What you are asked to do: Find "một sản phẩm hoàn" in the material below, then write out that line and every line after it exactly, ending with the last one; skip the pictures.

****************

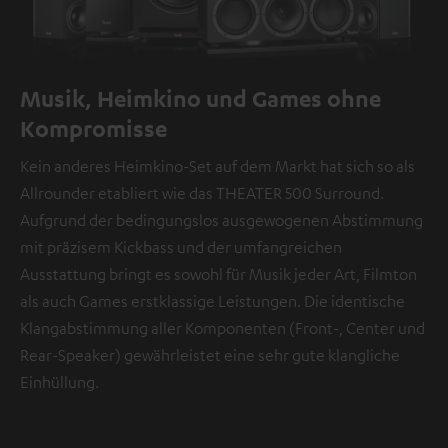
Musik, Heimkino und Games ohne
Kompromisse
Kein anderes Heimkino-Set auf dem Markt hat sich so als
Allrounder etabliert wie das THEATER 500 Surround.
Aufgrund der bedingungslos ausgewogenen Abstimmung
mit präzisem Kickbass und der umfangreichen
Ausstattung bringt es sowohl für Musik jeder Art, Filmton
als auch Games erstklassige Leistungen. Die identische
Klangabstimmung aller Komponenten (Front-, Center und
Rear-Speaker) gewährleistet eine sehr gute klangliche
Einhüllung.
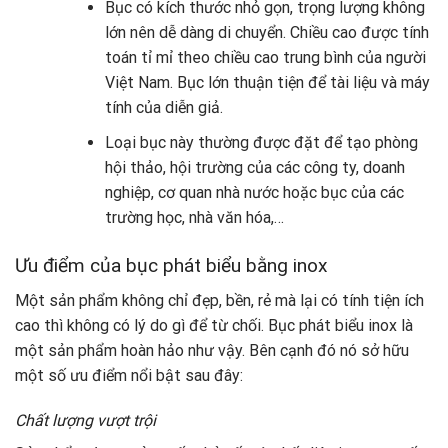
Bục có kích thước nhỏ gọn, trọng lượng không
lớn nên dễ dàng di chuyển. Chiều cao được tính
toán tỉ mỉ theo chiều cao trung bình của người
Việt Nam. Bục lớn thuận tiện để tài liệu và máy
tính của diễn giả.
Loại bục này thường được đặt để tạo phòng
hội thảo, hội trường của các công ty, doanh
nghiệp, cơ quan nhà nước hoặc bục của các
trường học, nhà văn hóa,…
Ưu điểm của bục phát biểu bằng inox
Một sản phẩm không chỉ đẹp, bền, rẻ mà lại có tính tiện ích
cao thì không có lý do gì để từ chối. Bục phát biểu inox là
một sản phẩm hoàn hảo như vậy. Bên cạnh đó nó sở hữu
một số ưu điểm nổi bật sau đây:
Chất lượng vượt trội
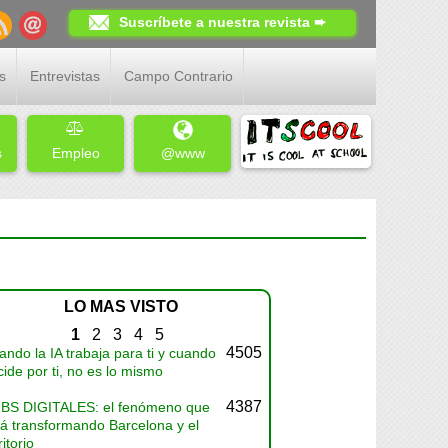
Suscríbete a nuestra revista ➨
s
Entrevistas
Campo Contrario
s
Empleo
@www
LO MAS VISTO
1
2
3
4
5
4505
ndo la IA trabaja para ti y cuando
ide por ti, no es lo mismo
4387
BS DIGITALES: el fenómeno que
tá transformando Barcelona y el
ritorio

****************

Output for this exercise:
một sản phẩm hoàn hảo như vậy. Bên cạnh đó nó sở hữu
một số ưu điểm nổi bật sau đây:
Chất lượng vượt trội
Suscríbete a nuestra revista ➨
s
Entrevistas
Campo Contrario
s
Empleo
@www
LO MAS VISTO
1
2
3
4
5
4505
ndo la IA trabaja para ti y cuando
ide por ti, no es lo mismo
4387
BS DIGITALES: el fenómeno que
tá transformando Barcelona y el
ritorio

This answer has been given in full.